I nodded while shaking my head. “Great.”

Carlos shrugged. “Okay, then. As long as it’s great.”

I turned into our driveway and slammed on the brakes to avoid running over a reporter.

Not a metaphor; an actual person, standing where my trash cans usually did.

Jake’s kidnapping, his escape, and the brutal way it ended had turned him into one of the biggest news stories in the world.

And no matter how fiercely Michelle and I tried to shield him, Jake had a price on his head now.

One photo meant a paycheck, and that alone was worth the risk of getting run over in my driveway.

In the weeks after the kidnapping, cameras parked on our lawn, vans idled at the curb, and reporters rotated in shifts on the off chance Jake might step outside.

They wanted footage. Statements. Tears. They wanted the miracle boy and the monster story that came with him.

But they’d have to wait in line, because Jake wasn’t talking.

Not to us, not to the psychologist, and certainly not to the sensationalists camped out on our front lawn.

“Scott,” one of them called out while my tires were still rolling. “Can you give us an update on Jake? How long do you plan to keep him out of school?”

I killed the engine and sat there for a second, my hands still on the wheel, reminding myself that I was a grown man and vehicular manslaughter would really complicate my week. I opened the car door and stepped out.

“You need to stay on the sidewalk,” I said. “This is private property.”

They nodded. All of them. Like that meant something.

Every step I took, they stepped with me, lifting their cameras. There were only five of them today. A light crowd. We were approaching three months since Jake had returned from the hospital, and the numbers had thinned considerably, but they never hit zero.

“Aren’t you worried Jake will fall behind academically?”

Honestly, I was more concerned about him surviving the night than getting straight A’s. Not that I was going to tell them that.

I pointed away from my house. “I said the sidewalk.”

No one moved.

“Has the school expressed concern about his absence?”

I studied them for a bit, having discovered a few things about the media through my daily contact. The questions they asked were meant to provoke, to get you to drop your guard and maybe reveal something you hadn’t meant to. Today’s prompt: bad parenting.

Today’s response: shower thoughts. “To smithereens has to be the worst way to be blown up, don’t you think?”

They blinked.

“Do they ever actually find all the smithereens?
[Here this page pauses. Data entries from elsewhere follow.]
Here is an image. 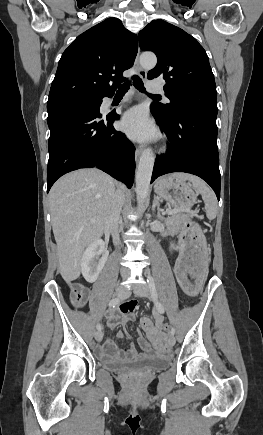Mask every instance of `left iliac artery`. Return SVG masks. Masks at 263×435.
<instances>
[{
  "label": "left iliac artery",
  "instance_id": "obj_1",
  "mask_svg": "<svg viewBox=\"0 0 263 435\" xmlns=\"http://www.w3.org/2000/svg\"><path fill=\"white\" fill-rule=\"evenodd\" d=\"M147 282H148V285H149V288H150V292H151L154 304H155L158 312L164 313V307H163V305L158 300L155 283H154V280H153L151 275L147 276ZM170 333H171V335L175 334V329L173 327L171 328Z\"/></svg>",
  "mask_w": 263,
  "mask_h": 435
}]
</instances>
Or do some of them just stay lost?”

They traded confused looks, then immediately refocused. A camera whirred.

“Can we ask Jake how he feels about being confined to the house?”

My lips pressed tight. “He’s not available for comment. And you’re still on my property.”

I went inside and locked the door, only to find Keith standing there waiting.

“Smithereens? Really?” he said. “What happened to not engaging with them?”

“You can’t engage,” I said. “There’s no rule that says I can’t mess with them.”

I did a quick sweep of the house. “How did it go today?”

Keith scratched the back of his neck. “Uh… you know. No one died.”

“I’ll take it,” I said, clapping a hand on his shoulder.

Keith had come back once Jake did. Whatever demons he’d been wrestling with stayed put after that, replaced by something steadier.

He became a calming presence in Jake’s life and one of the few who could pull him out of himself.

In the hospital, Keith had been the one to break through Jake’s near-catatonic fog.

Maybe that was the moment he realized he needed to get his shit together.

And for the most part, he had. Yes, I still occasionally caught him smoking out back in the shed, but at least it wasn’t in far-off places with shithead acquaintances.

“Where is everyone?” I asked.

“Watching TV.”

“Mom too?”

He shrugged. “Haven’t seen her.”

A quick turn around the corner revealed two-thirds of my family, right where Keith said they’d be, watching TV.

“iCarly” was one of those special shows that united all ages of the McKallister kids.

Grace and Quinn, sitting on the floor with their backs against the couch, were technically too young for the content, but after the age-inappropriate months they’d just lived through—who cared?